22. A system as claimed in claim 21, wherein the document has multiple characters that include the first and second characters, and a space between each pair of the multiple characters that are horizontally adjacent to one another is altered to represent the embedded covert data.

23. A system as claimed in claim 21, wherein the document has multiple characters that include the first and second characters, and a space between selected pairs of the multiple characters that are horizontally adjacent to one another is altered to represent the embedded covert data.

24. A system as claimed in claim 21 , wherein the document has multiple characters that include the first and second characters that form words, and a space between the words that are horizontally adjacent to one another is altered to represent the embedded covert data.

25. A system as claimed in claims 21-24, wherein the first character is a left character relative to the second character, the second character is a right character relative to the first character, and the space is determined by a horizontal distance between a right-most point of the left character and a left-most point of the right character.

26. A system as claimed in claims 21-25, wherein the characters are formed along a straight horizontal line.

27. A system as claimed in claims 21-25, wherein the characters are formed along a curved horizontal line.

28. A system as claimed in claims 21-27, further comprising a data decoding processing device that decodes the formatted document to reveal the embedded covert data based on the altered space.

29. A system as claimed in claims 21-28, wherein the embedded covert data is a user name.

30. A system as claimed in claims 21-28, wherein the embedded covert data is a global identifier.

31. A system as claimed in claims 21-30, wherein the altered space represents a binary sequence.

32. A system as claimed in claim 31 , wherein the binary sequence is two bits.

33. A system as claimed in claims 21-32, wherein the space is an inter- character space within a word.

34. A system as claimed in claim 21-32, wherein the space is an inter-word space between horizontally adjacent words.

35. A system as claimed in claims 21-34, wherein the space is determined in pixels.

36. A system as claimed in claim 21-34, wherein the altered space is expressed in pixels.

37. A system as claimed in claims 21-34, wherein the space is determined in pixels and the altered space is expressed in pixels.

38. A system as claimed in claims 21-37, wherein the space and the altered space differ in horizontal distance by a single pixel.

39. A system as claimed in claims 21-38, wherein the characters in the formatted document are visually apparent to a user and a difference between the space and the altered space is essentially visually hidden from the user.

40. A system as claimed in claims 21 -38, wherein in the document and the formatted document the characters are visually apparent to a user and a difference between the document and the formatted document is essentially visually hidden to the user.

41. A computer program product comprising: a computer readable medium having computer program code means which, when loaded on a computer, makes the computer perform a method for embedding covert data in a text document, the method comprising: providing the document having first and second characters; determining a horizontal space between the characters; altering the space to produce an altered space with a predetermined horizontal distance between the characters, wherein the altered space represents the embedded covert data; and formatting the document to produce a formatted document based on the altered space.
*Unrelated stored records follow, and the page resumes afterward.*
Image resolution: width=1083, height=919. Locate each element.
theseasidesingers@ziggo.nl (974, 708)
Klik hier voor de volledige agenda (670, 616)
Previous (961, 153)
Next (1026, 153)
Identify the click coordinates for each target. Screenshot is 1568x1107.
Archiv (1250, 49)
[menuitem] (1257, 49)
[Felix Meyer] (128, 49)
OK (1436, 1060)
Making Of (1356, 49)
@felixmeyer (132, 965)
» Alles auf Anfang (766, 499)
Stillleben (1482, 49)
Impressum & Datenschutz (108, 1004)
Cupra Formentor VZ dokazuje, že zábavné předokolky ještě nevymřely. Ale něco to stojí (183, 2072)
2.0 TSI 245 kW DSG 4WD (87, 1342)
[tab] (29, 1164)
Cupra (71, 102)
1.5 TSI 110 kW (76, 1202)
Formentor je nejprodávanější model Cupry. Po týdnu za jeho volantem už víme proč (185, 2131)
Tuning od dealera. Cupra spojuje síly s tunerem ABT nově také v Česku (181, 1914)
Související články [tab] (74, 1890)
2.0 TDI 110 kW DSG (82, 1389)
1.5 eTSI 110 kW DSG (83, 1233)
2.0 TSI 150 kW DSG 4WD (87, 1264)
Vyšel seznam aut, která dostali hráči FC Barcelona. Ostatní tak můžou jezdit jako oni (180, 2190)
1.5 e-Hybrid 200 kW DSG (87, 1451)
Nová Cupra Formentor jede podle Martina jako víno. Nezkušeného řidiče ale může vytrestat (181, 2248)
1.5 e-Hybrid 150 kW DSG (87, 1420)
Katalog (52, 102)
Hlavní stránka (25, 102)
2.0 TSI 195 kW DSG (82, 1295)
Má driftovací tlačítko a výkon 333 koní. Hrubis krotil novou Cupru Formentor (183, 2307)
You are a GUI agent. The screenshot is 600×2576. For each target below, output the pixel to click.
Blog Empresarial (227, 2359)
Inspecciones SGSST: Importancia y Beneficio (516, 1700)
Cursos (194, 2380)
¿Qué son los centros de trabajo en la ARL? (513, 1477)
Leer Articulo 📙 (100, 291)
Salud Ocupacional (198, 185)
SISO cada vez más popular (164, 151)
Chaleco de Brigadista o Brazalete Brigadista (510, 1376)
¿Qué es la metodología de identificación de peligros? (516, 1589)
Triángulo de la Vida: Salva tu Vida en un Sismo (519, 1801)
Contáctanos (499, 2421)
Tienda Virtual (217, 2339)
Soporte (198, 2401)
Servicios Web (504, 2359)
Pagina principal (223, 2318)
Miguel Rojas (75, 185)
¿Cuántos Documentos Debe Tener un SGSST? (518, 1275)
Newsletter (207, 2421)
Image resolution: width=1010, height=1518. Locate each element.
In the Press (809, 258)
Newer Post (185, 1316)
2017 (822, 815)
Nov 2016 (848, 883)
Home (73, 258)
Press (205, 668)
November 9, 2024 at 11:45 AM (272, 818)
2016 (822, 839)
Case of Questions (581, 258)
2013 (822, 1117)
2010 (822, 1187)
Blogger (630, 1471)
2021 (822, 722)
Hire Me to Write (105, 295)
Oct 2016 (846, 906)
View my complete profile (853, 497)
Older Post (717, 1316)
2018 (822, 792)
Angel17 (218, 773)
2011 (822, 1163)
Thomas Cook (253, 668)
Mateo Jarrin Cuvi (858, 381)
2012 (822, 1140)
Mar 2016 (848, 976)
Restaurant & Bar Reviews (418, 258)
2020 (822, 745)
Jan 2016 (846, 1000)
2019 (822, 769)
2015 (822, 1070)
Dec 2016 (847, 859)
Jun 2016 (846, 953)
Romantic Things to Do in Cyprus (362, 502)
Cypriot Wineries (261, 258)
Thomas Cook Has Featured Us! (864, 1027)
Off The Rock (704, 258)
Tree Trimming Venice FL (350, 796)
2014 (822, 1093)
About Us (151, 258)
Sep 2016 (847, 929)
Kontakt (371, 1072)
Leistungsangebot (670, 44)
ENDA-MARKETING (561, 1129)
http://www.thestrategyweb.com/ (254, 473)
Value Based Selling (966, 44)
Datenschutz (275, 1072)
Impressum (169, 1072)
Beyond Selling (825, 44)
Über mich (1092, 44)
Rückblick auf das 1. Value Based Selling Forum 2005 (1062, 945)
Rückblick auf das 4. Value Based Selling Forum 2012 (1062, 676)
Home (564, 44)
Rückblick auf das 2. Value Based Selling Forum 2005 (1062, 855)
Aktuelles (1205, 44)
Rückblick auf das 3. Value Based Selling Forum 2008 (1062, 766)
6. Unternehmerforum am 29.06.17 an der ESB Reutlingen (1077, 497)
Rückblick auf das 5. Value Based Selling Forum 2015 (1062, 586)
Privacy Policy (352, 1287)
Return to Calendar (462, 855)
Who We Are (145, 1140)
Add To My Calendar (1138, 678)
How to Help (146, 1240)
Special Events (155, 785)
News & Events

42. A computer readable medium having a program recorded which, when loaded on a computer, makes the computer perform a method for embedding covert data in a text document, the method comprising: providing the document having first and second characters; determining a horizontal space between the characters; altering the space to produce an altered space with a predetermined horizontal distance between the characters, wherein the altered space represents the embedded covert data; and formatting the document to produce a formatted document based on the altered space.